There are several loops in the PBD class where parallelization can potentially be used to increase performance. These loops include iterations over vertices, collisions, muscle models, and triangles. By parallelizing these loops, multiple iterations can be executed simultaneously, leveraging the power of multi-core processors and potentially reducing overall execution time. Using parallelization techniques, these loops can be executed in parallel, potentially increasing performance and reducing overall computation time. However, when parallelizing code, it is important to ensure proper synchronization and data sharing mechanisms to avoid race conditions and maintain data consistency.

Graph¶

1) In the constructor of the graph class, memory is allocated for different fields (m_arr, m_collision, m_volume, m_polys, m_poly_neighbours, m_normals). However, memory allocation is done using the new operator, which can be slow for large blocks of memory. Better results would be possible using more efficient memory allocation techniques such as std::vector or memory pooling.

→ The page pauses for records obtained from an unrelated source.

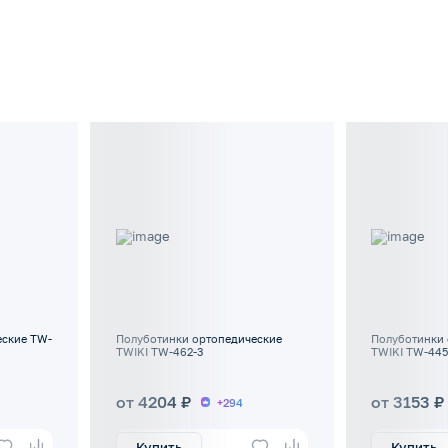
еские TW-
Полуботинки ортопедические
Полуботинки 
TWIKI TW-462-3
TWIKI TW-445
от 4204 ₽
от 3153 ₽
+294
Купить
Купить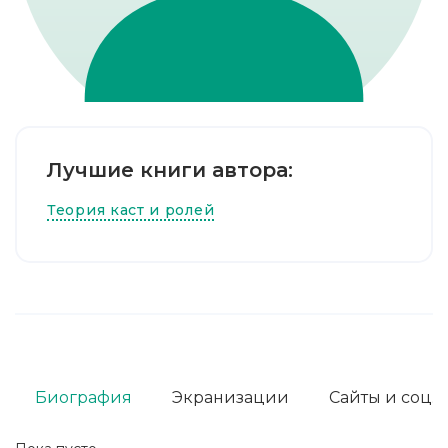
Лучшие книги автора:
Теория каст и ролей
Биография
Экранизации
Сайты и соц. 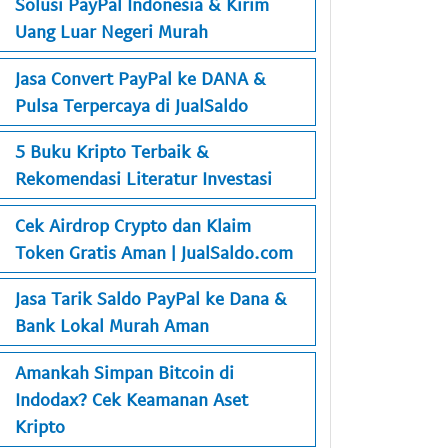
Solusi PayPal Indonesia & Kirim
Uang Luar Negeri Murah
Jasa Convert PayPal ke DANA &
Pulsa Terpercaya di JualSaldo
5 Buku Kripto Terbaik &
Rekomendasi Literatur Investasi
Cek Airdrop Crypto dan Klaim
Token Gratis Aman | JualSaldo.com
Jasa Tarik Saldo PayPal ke Dana &
Bank Lokal Murah Aman
Amankah Simpan Bitcoin di
Indodax? Cek Keamanan Aset
Kripto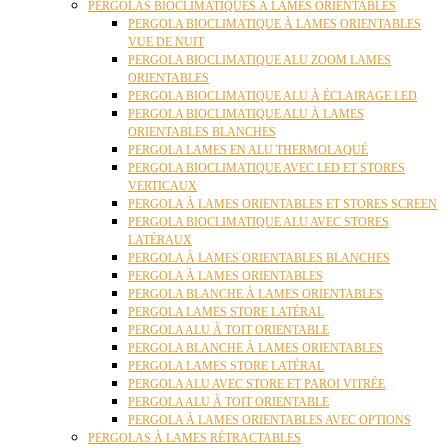
PERGOLAS BIOCLIMATIQUES À LAMES ORIENTABLES
PERGOLA BIOCLIMATIQUE À LAMES ORIENTABLES
VUE DE NUIT
PERGOLA BIOCLIMATIQUE ALU ZOOM LAMES
ORIENTABLES
PERGOLA BIOCLIMATIQUE ALU À ÉCLAIRAGE LED
PERGOLA BIOCLIMATIQUE ALU À LAMES
ORIENTABLES BLANCHES
PERGOLA LAMES EN ALU THERMOLAQUÉ
PERGOLA BIOCLIMATIQUE AVEC LED ET STORES
VERTICAUX
PERGOLA À LAMES ORIENTABLES ET STORES SCREEN
PERGOLA BIOCLIMATIQUE ALU AVEC STORES
LATÉRAUX
PERGOLA À LAMES ORIENTABLES BLANCHES
PERGOLA À LAMES ORIENTABLES
PERGOLA BLANCHE À LAMES ORIENTABLES
PERGOLA LAMES STORE LATÉRAL
PERGOLA ALU À TOIT ORIENTABLE
PERGOLA BLANCHE À LAMES ORIENTABLES
PERGOLA LAMES STORE LATÉRAL
PERGOLA ALU AVEC STORE ET PAROI VITRÉE
PERGOLA ALU À TOIT ORIENTABLE
PERGOLA À LAMES ORIENTABLES AVEC OPTIONS
PERGOLAS À LAMES RÉTRACTABLES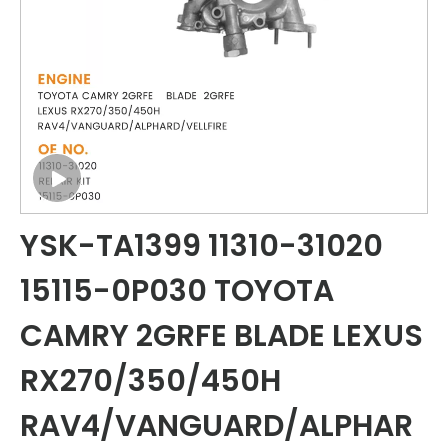
YSK-TA1399 11310-31020
15115-0P030 TOYOTA
CAMRY 2GRFE BLADE LEXUS
RX270/350/450H
RAV4/VANGUARD/ALPHAR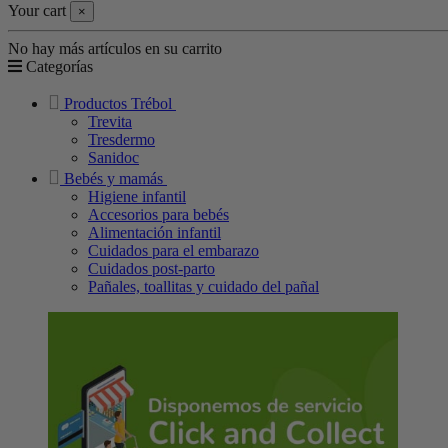
Your cart
×
No hay más artículos en su carrito
Categorías
Productos Trébol
Trevita
Tresdermo
Sanidoc
Bebés y mamás
Higiene infantil
Accesorios para bebés
Alimentación infantil
Cuidados para el embarazo
Cuidados post-parto
Pañales, toallitas y cuidado del pañal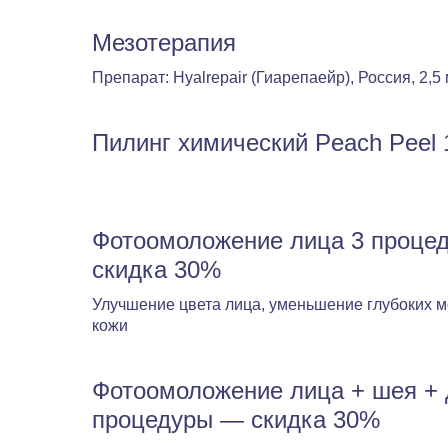
Мезотерапия
Препарат: Hyalrepair (Гиарепаейр), Россия, 2,5
Пилинг химический Peach Peel 
Фотоомоложение лица 3 проце
скидка 30%
Улучшение цвета лица, уменьшение глубоких 
кожи
Фотоомоложение лица + шея + 
процедуры — скидка 30%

2) Volume calculation -- The calc_volume method calculates the volume of the model by iterating over all triangles and performing vector calculations. However, the implementation could be optimized by using a more efficient volume calculation algorithm, such as Shoelace's formula or the divergence theorem.

3) The generate_collision_detection function checks whether m_collision[part] is null and allocates memory using new if necessary. Using an intelligent pointer (e.g. std::unique_ptr) to automatically manage memory allocation and deallocation might be more efficient. Additionally, it can help avoid memory leaks and improve code safety.

4) Using a vector function instead of regular loops could also lead to better performance: the update_normal function performs calculations over individual array elements using regular for loops. To perform these calculations more efficiently, you could use a function from the <algorithm> or <numeric> library, such as std::transform.

5) The code uses arrays and vectors to store data. However, using more appropriate data structures such as std::unordered_map, std::unordered_set or std::set might be more time efficient. These data structures can provide faster lookups and eliminate the need for manual searching or hashing.

6) The log_of_int function can be simplified and optimized. Instead of looping and shifting to the right, the std::log2 function can be used to calculate the binary logarithm.

7) In the update_stiffness function, the get_edges function is called repeatedly in a loop for each node. It would be more efficient to call it once before looping and store the result in a local variable.